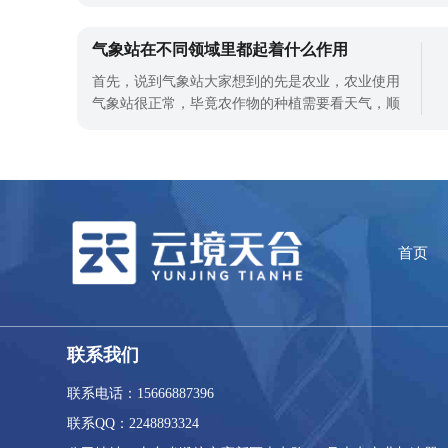
具。在水产病毒检测中有广泛应用，诊断如虾白
斑、黄头病毒、血细胞虹彩病毒、罗湖病毒、锦鲤
疱疹病毒等疾病。黄头病可在3-5天内引起100%的死
气象站在不同领域里都起着什么作用
亡率，通常发生在养殖对虾50-70天之间，特别是在
首先，说到气象站大家想到的先是农业，农业使用
养殖密度高的池塘中。虾苗是养殖成功的决定性
气象站很正常，毕竟农作物的种植需要看天气，顺
应天气变化做出合适的调整
首页
联系我们
联系电话：15666887396
联系QQ：2248893324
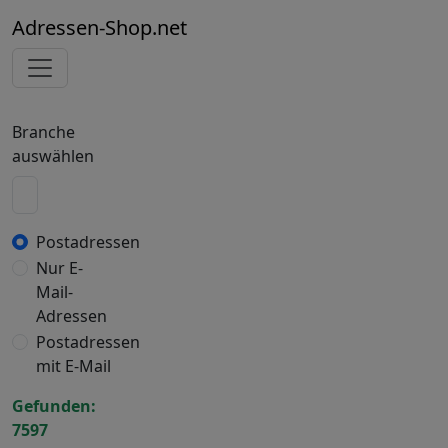
Adressen-Shop.net
Branche
auswählen
Postadressen
Nur E-
Mail-
Adressen
Postadressen
mit E-Mail
Gefunden:
7597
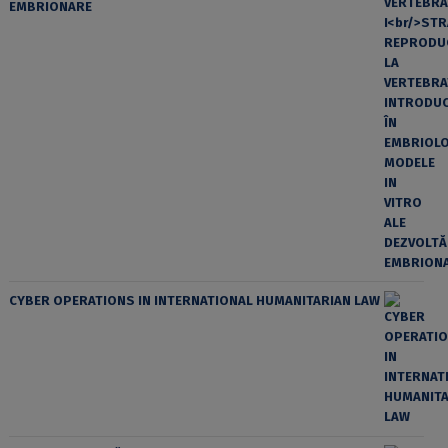
EMBRIONARE
CYBER OPERATIONS IN INTERNATIONAL HUMANITARIAN LAW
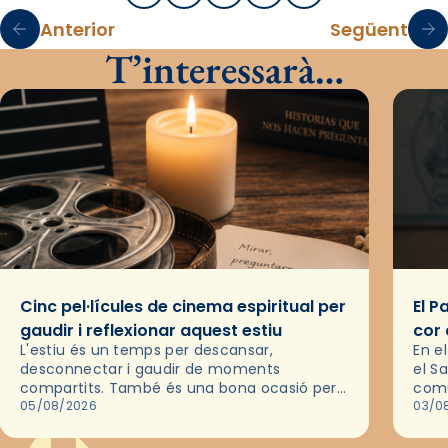
Anterior
Següent
T’interessarà…
Cinc pel·lícules de cinema espiritual per
El P
gaudir i reflexionar aquest estiu
cor 
L'estiu és un temps per descansar,
En e
desconnectar i gaudir de moments
el S
compartits. També és una bona ocasió per
comu
deixar-se portar per una bona història i, a
05/08/2026
de l
03/0
través del cinema, reflexionar sobre les…
d’un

● ● ● ● ●

● **Work to complete**:
All lines from the one containing "联系QQ：2248893324" through the final line of the entries above are to be copied exactly; the pictures are not.

● **Response to the exercise**:
联系QQ：2248893324
Adressen-Shop.net
Branche
auswählen
Postadressen
Nur E-
Mail-
Adressen
Postadressen
mit E-Mail
Gefunden:
7597
EMBRIONARE
CYBER OPERATIONS IN INTERNATIONAL HUMANITARIAN LAW
Anterior
Següent
T’interessarà…
Cinc pel·lícules de cinema espiritual per
El P
gaudir i reflexionar aquest estiu
cor 
L'estiu és un temps per descansar,
En e
desconnectar i gaudir de moments
el S
compartits. També és una bona ocasió per
comu
deixar-se portar per una bona història i, a
05/08/2026
de l
03/0
través del cinema, reflexionar sobre les…
d’un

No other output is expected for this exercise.